Presentations and field introductions in the frame of Life4OakForests project
The meeting took place on 5-6 September 2019. Within the framework of the program, we heard presentations about the project objectives, activities in the Bükk- and Duna Ipoly National Parks, and got acquainted with the characteristics of permanent forest management at Pilisi Parkerdő Ltd. The trees are harvested from a much smaller area at the same time than the currently used traditional forestry in Hungary and, unlike the latter, there is no clear cutted area, thus practically ensuring continuous forest cover of each area. This, in addition to ensuring continuous revenue in the face of global warming due to climate change, is also less destructive for forest habitats.
The method involves interventions primarily for a relatively small number of selected trees (so-called target trees), and there are no intensive management objectives in the areas between selected target trees (although they may also carry out work to obtain an appropriate diameter distribution). As a result, the forest can remain much more homogenous and even as a result of natural processes, scattered deadwood may remain in the forest.
The yield of trees is not linked to their age, but to a certain diameter range (target diameter). Because each tree reaches the same size at different ages, they are harvested at different times, which eventually results in multi-age stands in the forest so treated. During the interventions, the trees that prevent the growth of selected trees (target trees) are harvested, which are replaced by spontaneous regeneration, which represent an entirely different generation. Thus, in a few decades, a diverse forest structure is created on a small scale. This increases the diversity of habitats within the forest, which also increases the biodiversity of the forest.
Although the target diameter is determined from an economic point of view, it is typically reached between the ages of 160 and 180 (e.g., sessile oak – Quercus petraea), depending on the tree species. That is, this method also increases multi-ages by maintaining old trees in the forest that are currently virtually unavailable due to the economic exploitation of forests. In addition, smaller set aside areas and biotypes per tree are identified, which are not affected by logging, thus contributing to the gradual increase of deadwood and the increase in the size of large, old, diverse habitats.

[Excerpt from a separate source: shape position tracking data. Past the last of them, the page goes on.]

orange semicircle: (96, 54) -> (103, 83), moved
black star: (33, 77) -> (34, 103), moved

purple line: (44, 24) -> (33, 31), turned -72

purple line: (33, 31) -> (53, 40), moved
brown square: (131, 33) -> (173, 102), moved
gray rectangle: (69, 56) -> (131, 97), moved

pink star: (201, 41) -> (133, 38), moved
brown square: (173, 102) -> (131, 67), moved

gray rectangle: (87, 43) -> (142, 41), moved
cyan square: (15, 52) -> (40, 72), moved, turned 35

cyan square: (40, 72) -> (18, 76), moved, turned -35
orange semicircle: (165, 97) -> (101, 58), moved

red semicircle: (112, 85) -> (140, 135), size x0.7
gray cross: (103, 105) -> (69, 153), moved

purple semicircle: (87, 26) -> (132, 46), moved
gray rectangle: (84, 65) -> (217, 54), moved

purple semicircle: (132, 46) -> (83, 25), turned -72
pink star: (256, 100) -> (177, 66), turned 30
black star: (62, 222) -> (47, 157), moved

Another point of connection is that this type of forestry, like natural habitats, is sensitive to large game species. Although the diverse forest structure resulting from permanent forest management provides better nutrition for large game species, which can also be beneficial to game hunters, it is imperative to recognize in the current circumstances that oak regeneration cannot be secured without installing fences.
Of course, permanent forest management, as its name implies, is a form of forest management. In many places, additional measures are certainly needed to achieve nature conservation goals. However, it is a very good starting point towards to truly sustainable forestry. Pilisi Parkerdő Ltd. Has taken the pioneering role of trying to provide a real answer to a real problem (meeting the diverse requirements of forests) – using its professional knowledge. When it was willing to adapt a system already in operation elsewhere to the domestic conditions and to create the conditions for applying the new method – including retraining and training his own colleagues. It is remarkable that they operates this system for a significant part of their area, constantly monitoring problems and adjusting it as needed. This is the only way to find common solutions.
The two-day study tour was attended by staff from several National Park Directorates, forestry authorities and forestry enterprises. If everyone took home what we experienced here, we were closer to being able to work together for better forests in the future in an efficient and respectful way.